Seungmin besó a Hyunjin bajo una farola en la cuadra de su edificio, sintiendo los suaves y carnosos labios del otro sobre los suyos, ambos amoldándose al cuerpo del otro como lava fundida antes de endurecerse en una nueva forma que los hacía pertenecerse, tal vez no como Felix y Changbin, ni siquiera se asemejaba a la forma de Jisung y Minho, pero se pertenecían de esa manera diferente que sólo podían ser ellos.
Era un círculo diferente al resto, uno donde no se extrañaban en las ausencias pero que no se consideraban amigos. Un lugar entre el espacio y el tiempo que los hacía sentirse felices entre ambos porque quizá no se complementaban pero lo que dijo Seungmin era cierto, ellos juntos eran la pequeña píldora de felicidad que hacía brillar el mundo en colores neón.
—Me gusta mucho DAY6—había dicho el pelinegro mientras estaban sentados en el salón de práctica esperando a que llegaran todos.

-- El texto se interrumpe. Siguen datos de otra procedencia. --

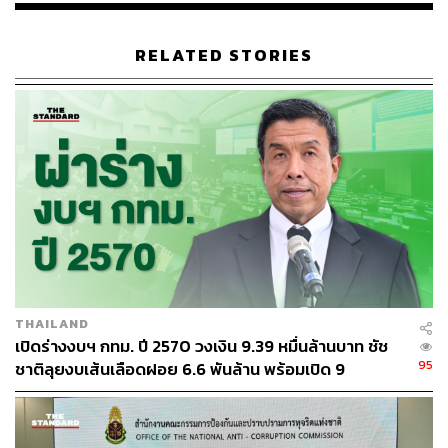
RELATED STORIES
THAILAND
เปิดร่างงบฯ กทม. ปี 2570 วงเงิน 9.39 หมื่นล้านบาท ชัช
95
ชาติลุยงบเส้นเลือดฝอย 6.6 พันล้าน พร้อมเปิด 9
ยุทธศาสตร์พัฒนาเมือง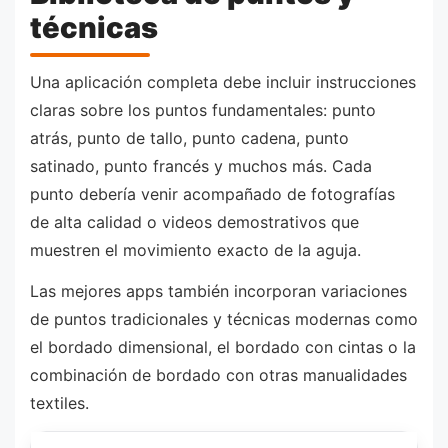
técnicas
Una aplicación completa debe incluir instrucciones
claras sobre los puntos fundamentales: punto
atrás, punto de tallo, punto cadena, punto
satinado, punto francés y muchos más. Cada
punto debería venir acompañado de fotografías
de alta calidad o videos demostrativos que
muestren el movimiento exacto de la aguja.
Las mejores apps también incorporan variaciones
de puntos tradicionales y técnicas modernas como
el bordado dimensional, el bordado con cintas o la
combinación de bordado con otras manualidades
textiles.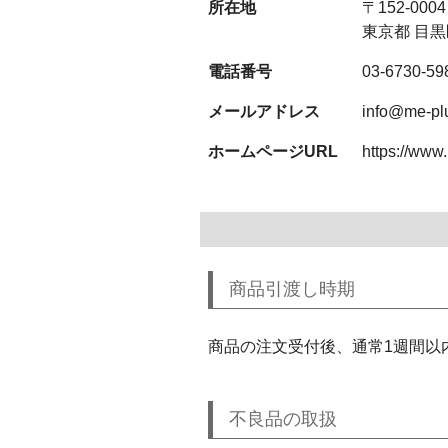
所在地
〒152-0004
東京都 目黒区
電話番号
03-6730-59
メールアドレス
info@me-plu
ホームページURL
https://www
商品引渡し時期
商品の注文受付後、通常1週間以
不良品の取扱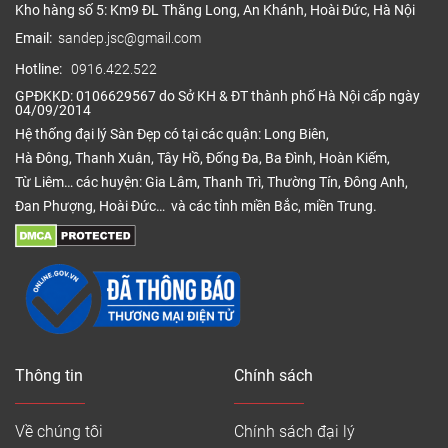
Kho hàng số 5: Km9 ĐL Thăng Long, An Khánh, Hoài Đức, Hà Nội
Email:
sandep.jsc@gmail.com
Hotline:
0916.422.522
GPĐKKD: 0106629567 do Sở KH & ĐT thành phố Hà Nội cấp ngày
04/09/2014
Hệ thống đại lý Sàn Đẹp có tại các quận: Long Biên,
Hà Đông, Thanh Xuân, Tây Hồ, Đống Đa, Ba Đình, Hoàn Kiếm,
Từ Liêm… các huyện: Gia Lâm, Thanh Trì, Thường Tín, Đông Anh,
Đan Phượng, Hoài Đức… và các tỉnh miền Bắc, miền Trung.
Thông tin
Chính sách
Về chúng tôi
Chính sách đại lý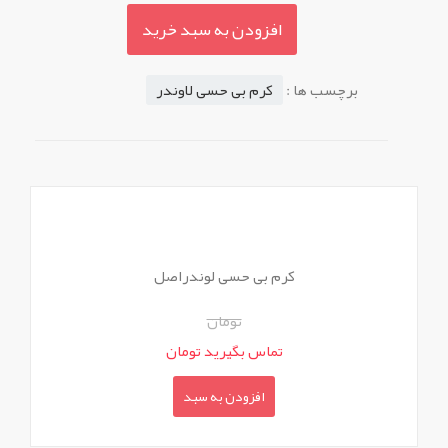
افزودن به سبد خرید
برچسب ها :
کرم بی حسی لاوندر
کرم بی حسی لوندراصل
تومان
تماس بگیرید تومان
افزودن به سبد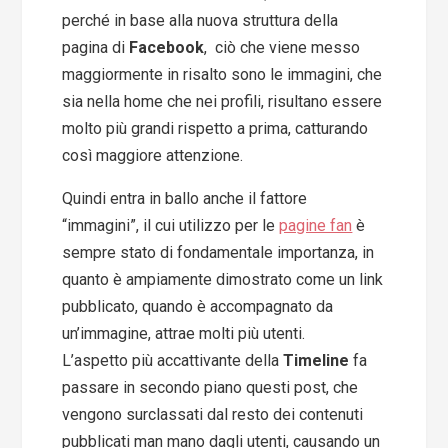
perché in base alla nuova struttura della
pagina di
Facebook
, ciò che viene messo
maggiormente in risalto sono le immagini, che
sia nella home che nei profili, risultano essere
molto più grandi rispetto a prima, catturando
così maggiore attenzione.
Quindi entra in ballo anche il fattore
“immagini”, il cui utilizzo per le
pagine fan
è
sempre stato di fondamentale importanza, in
quanto è ampiamente dimostrato come un link
pubblicato, quando è accompagnato da
un’immagine, attrae molti più utenti.
L’aspetto più accattivante della
Timeline
fa
passare in secondo piano questi post, che
vengono surclassati dal resto dei contenuti
pubblicati man mano dagli utenti, causando un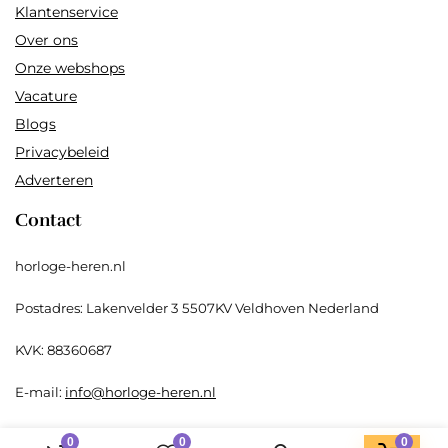
Klantenservice
Over ons
Onze webshops
Vacature
Blogs
Privacybeleid
Adverteren
Contact
horloge-heren.nl
Postadres: Lakenvelder 3 5507KV Veldhoven Nederland
KVK: 88360687
E-mail:
info@horloge-heren.nl
0
0
0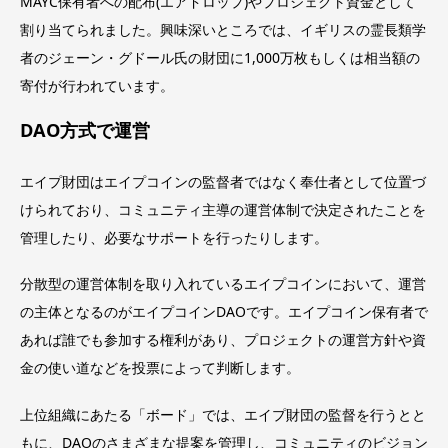
MAYC保有者への配布(エアドロップ)やプロジェクト資金として
割り当てられました。興味深いところでは、イギリスの霊長類学
者のジェーン・グドール氏の財団に1,000万枚もしくは相当額の
寄付が行われています。
DAO方式で運営
エイプ財団はエイプコインの監督者ではなく奉仕者として位置づ
けられており、コミュニティ主導の運営体制で決定されたことを
管理したり、必要なサポートを行ったりします。
分散型の運営体制を取り入れているエイプコインにおいて、運営
の主体となるのがエイプコインDAOです。エイプコイン保有者で
あれば誰でも参加する権利があり、プロジェクトの運営方針や資
金の使い道などを投票によって判断します。
上位組織にあたる「ボード」では、エイプ財団の監督を行うとと
もに、DAOのさまざまな提案を管理し、コミュニティのビジョン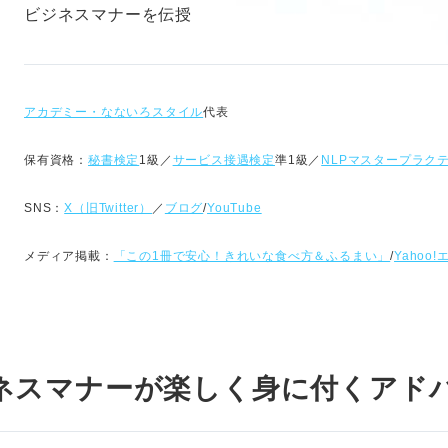
ビジネスマナーを伝授
アカデミー・なないろスタイル
代表
保有資格：
秘書検定
1級／
サービス接遇検定
準1級／
NLPマスタープラク
SNS：
X（旧Twitter）
／
ブログ
/
YouTube
メディア掲載：
「この1冊で安心！きれいな食べ方＆ふるまい」
/
Yahoo
ネスマナーが楽しく身に付くアド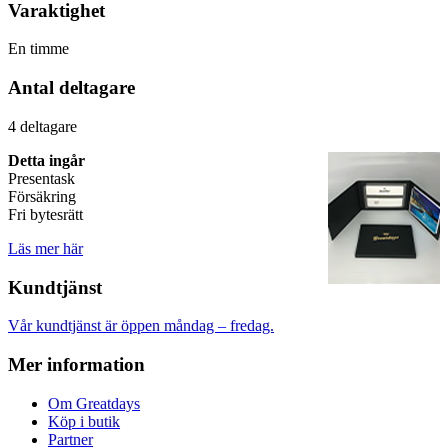
Varaktighet
En timme
Antal deltagare
4 deltagare
Detta ingår
Presentask
Försäkring
Fri bytesrätt
Läs mer här
Kundtjänst
Vår kundtjänst är öppen måndag – fredag.
Mer information
Om Greatdays
Köp i butik
Partner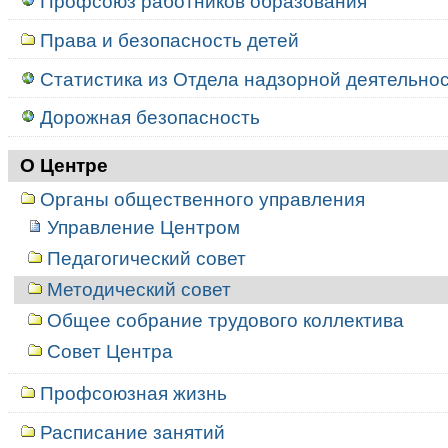
Профсоюз работников образования
Права и безопасность детей
Статистика из Отдела надзорной деятельност
Дорожная безопасность
О Центре
Органы общественного управления
Управление Центром
Педагогический совет
Методический совет
Общее собрание трудового коллектива
Совет Центра
Профсоюзная жизнь
Расписание занятий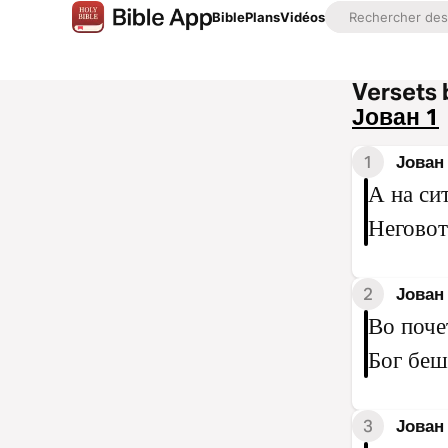
Bible
Plans
Vidéos
Versets 
Јован 1
1
Јован 
А на си
Неговот
2
Јован 
Во поче
Бог беш
3
Јован 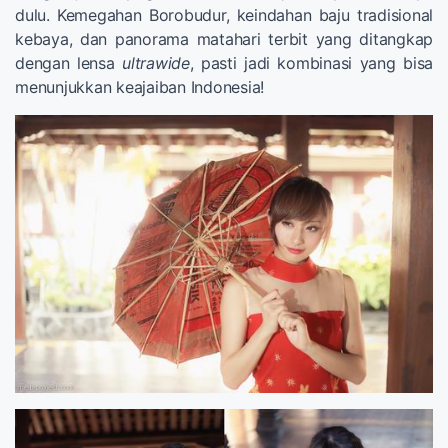
dulu. Kemegahan Borobudur, keindahan baju tradisional
kebaya, dan panorama matahari terbit yang ditangkap
dengan lensa
ultrawide
, pasti jadi kombinasi yang bisa
menunjukkan keajaiban Indonesia!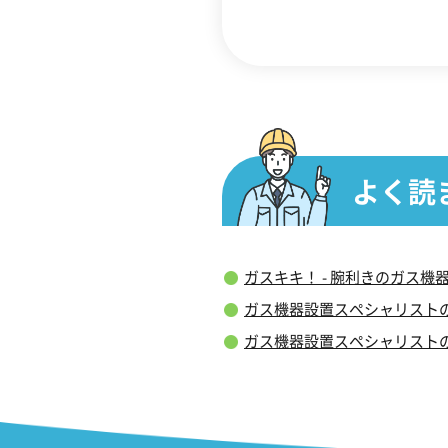
よく読
ガスキキ！ - 腕利きのガス
ガス機器設置スペシャリスト
ガス機器設置スペシャリスト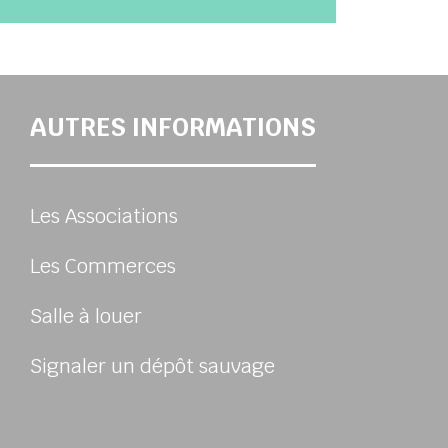
AUTRES INFORMATIONS
Les Associations
Les Commerces
Salle à louer
Signaler un dépôt sauvage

Hyunjin sonrió ladeando ligeramente la cabeza, mirando la expresión adorable que el otro tenía cuando sonreía y sus ojos se entrecerraban hasta casi desaparecer provocando que su corazón se acelerara.
— ¿DAY6? Mmm, creo que podría gustarme DAY6.
Algún día le diría a Seungmin que desde esa vez ya le gustaba de esa otra manera.